A Safety Assessment of Topical Calcineurin Inhibitors in the Treatment of Atopic Dermatitis

Mark Lebwohl, MD; Tara Gower, PhD

Disclosures

October 10, 2006

Toxicology of Calcineurin Inhibitors in Animal Models

In a 2-year dermal carcinogenicity study in mice that were treated with tacrolimus ointment 0.1% and 0.03%, the incidence of skin malignancies was minimal and topical application was not associated with skin-tumor formation.[12] In that same study, pleomorphic and undifferentiated lymphomas were noted in mice that were treated with tacrolimus ointment 0.1%, at 26 times the MRHD, whereas no lymphomas were noted in mice that were treated with tacrolimus ointment 0.03%, which corresponds to 10 times the MRHD (Figure 5).[38,42]

Figure 5.

Mean area under the time-concentration curves of tacrolimus and pimecrolimus in animal and human studies. International Conference on Harmonisation (ICH) Guidelines: Maximum recommended human dose (MRHD) (highest mean exposure) of 25 times or greater represents an adequate safety margin. In murine toxicology studies, no malignancies were observed with exposure to tacrolimus ointment 0.03% at 10 times the MRHD; at 26 times the MRHD, lymphoma was seen with tacrolimus ointment 0.1%.[12,37,57] NOAEL = no observed adverse-effect level; LOAEL = lowest observed adverse-effect level.

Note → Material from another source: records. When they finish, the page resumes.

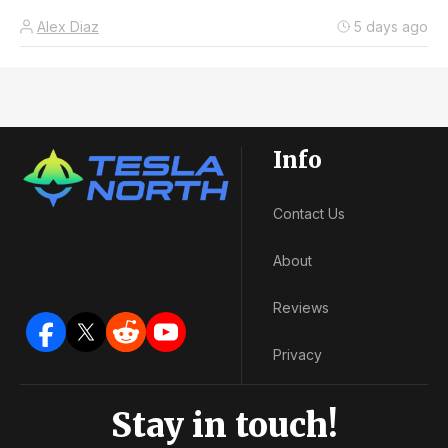
Alex Diaz
5 days ago
Info
Contact Us
About
Reviews
Privacy
Stay in touch!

Carcinogenicity studies of pimecrolimus in mice have also failed to demonstrate an increased risk for malignancy. In a mouse dermal carcinogenicity study with pimecrolimus in an ethanolic solution, no malignancies were seen in mice that were exposed long term (2 years) at 27 times and 45 times the highest AUC that has ever been observed for pediatric and adult patients, respectively (Figure 6).[37,38,42] Lymphomas have been noted in mice exposed at 77 times the MRHD for pimecrolimus cream 1%, when dissolved in ethanolic solution to enhance penetration (Figure 6).

Figure 6.

Mean area under the time-concentration curves (AUCs) of tacrolimus and pimecrolimus in animal and human studies. International Conference on Harmonisation (ICH) Guidelines: Maximum recommended human dose (MRHD) (highest mean exposure) of 25 times or greater represents an adequate safety margin. No malignancies were observed in mice that were treated for 2 years with exposure to pimecrolimus at 45 times the MRHD in adult patients; at 77 times the MRHD, lymphoma was seen.[12,37,57] NOAEL = no observed adverse-effect level; LOAEL = lowest observed adverse-effect level.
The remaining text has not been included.